Há na gramática dos Srs. Pertence e Vergueiro aquilo que é necessário às obras desta natureza, destinadas a estabelecer no espírito do aluno as regras e as bases, sobre as quais se tem de assentar a sua ciência filológica: o método do plano e a limpidez e concisão das definições.
Metódico no plano e claro na definição, não sei que hajam outros requisitos a desejar no autor de uma gramática, a não ser o conhecimento profundo da língua que fala, e esse, pela parte do Sr. Dr.
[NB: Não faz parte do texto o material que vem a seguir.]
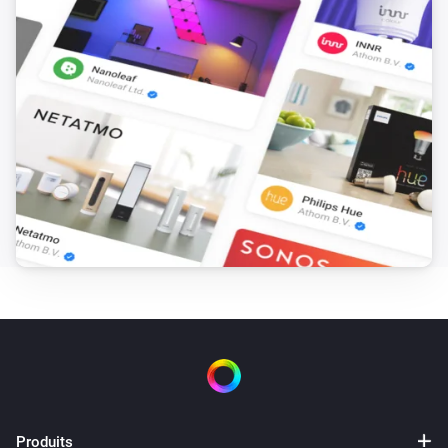
Dacia Spring
At home
Dacia Spring
Brachée
Renault Megane
Est activé
Renault Zoe
Est activé
Renault Zoe
Charge active
Renault Zoe
At home
Produits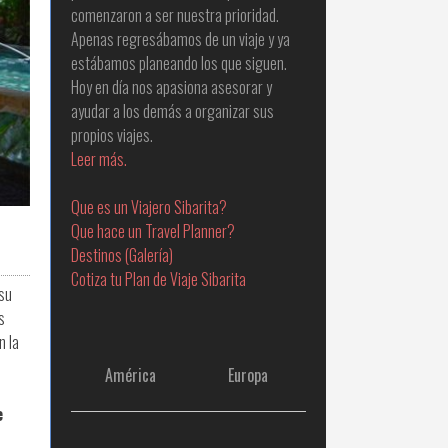
comenzaron a ser nuestra prioridad.
Apenas regresábamos de un viaje y ya
estábamos planeando los que siguen.
Hoy en día nos apasiona asesorar y
ayudar a los demás a organizar sus
propios viajes.
Leer más.
Que es un Viajero Sibarita?
Que hace un Travel Planner?
Destinos (Galería)
Cotiza tu Plan de Viaje Sibarita
 su
s
n la
América
Europa
e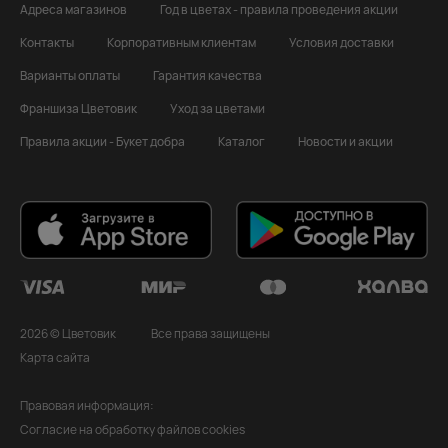
Адреса магазинов
Год в цветах - правила проведения акции
Контакты
Корпоративным клиентам
Условия доставки
Варианты оплаты
Гарантия качества
Франшиза Цветовик
Уход за цветами
Правила акции - Букет добра
Каталог
Новости и акции
2026 © Цветовик
Все права защищены
Карта сайта
Правовая информация:
Согласие на обработку файлов cookies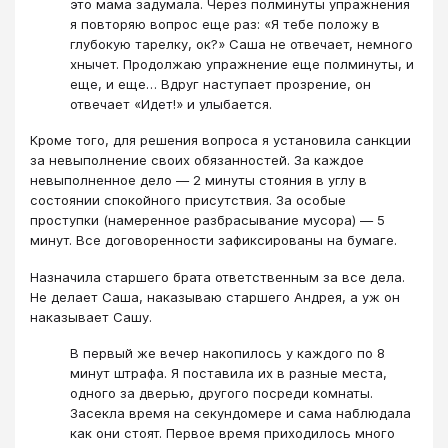
это мама задумала. Через полминуты упражнения
я повторяю вопрос еще раз: «Я тебе положу в
глубокую тарелку, ок?» Саша не отвечает, немного
хнычет. Продолжаю упражнение еще полминуты, и
еще, и еще… Вдруг наступает прозрение, он
отвечает «Идет!» и улыбается.
Кроме того, для решения вопроса я установила санкции
за невыполнение своих обязанностей. За каждое
невыполненное дело ― 2 минуты стояния в углу в
состоянии спокойного присутствия. За особые
проступки (намеренное разбрасывание мусора) ― 5
минут. Все договоренности зафиксированы на бумаге.
Назначила старшего брата ответственным за все дела.
Не делает Саша, наказываю старшего Андрея, а уж он
наказывает Сашу.
В первый же вечер накопилось у каждого по 8
минут штрафа. Я поставила их в разные места,
одного за дверью, другого посреди комнаты.
Засекла время на секундомере и сама наблюдала
как они стоят. Первое время приходилось много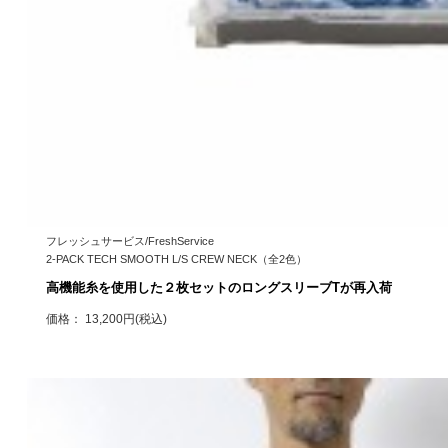
フレッシュサービス/FreshService
2-PACK TECH SMOOTH L/S CREW NECK（全2色）
高機能糸を使用した２枚セットのロングスリーブTが再入荷
価格： 13,200円(税込)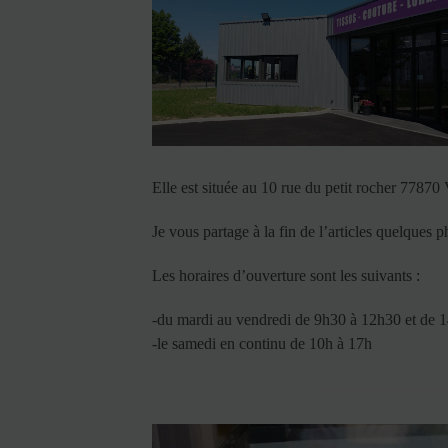
Elle est située au 10 rue du petit rocher 77870
Je vous partage à la fin de l’articles quelques 
Les horaires d’ouverture sont les suivants :
-du mardi au vendredi de 9h30 à 12h30 et de 
-le samedi en continu de 10h à 17h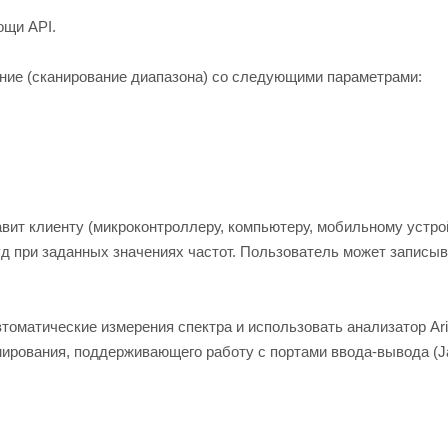
ощи API.
ние (сканирование диапазона) со следующими параметрами:
вит клиенту (микроконтроллеру, компьютеру, мобильному устро
д при заданных значениях частот. Пользователь может записы
томатические измерения спектра и использовать анализатор Ar
мирования, поддерживающего работу с портами ввода-вывода (Ja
Pertence, a quem conheço, é dos mais raros e incontestados.
Na análise sintática, principalmente, os autores do Compêndio trataram com minuciosidade todas as questões, expuseram todas as regras, esclareceram todas as dúvidas, com uma precisão e uma autoridade raras em tais livros.
Julgo que o mérito do Compêndio está pedindo a sua adoção imediata nas escolas; vulgariza preceitos de transcendente importância, e que, pelo tom do escrito, acham-se ao alcance das inteligências menos esclarecidas.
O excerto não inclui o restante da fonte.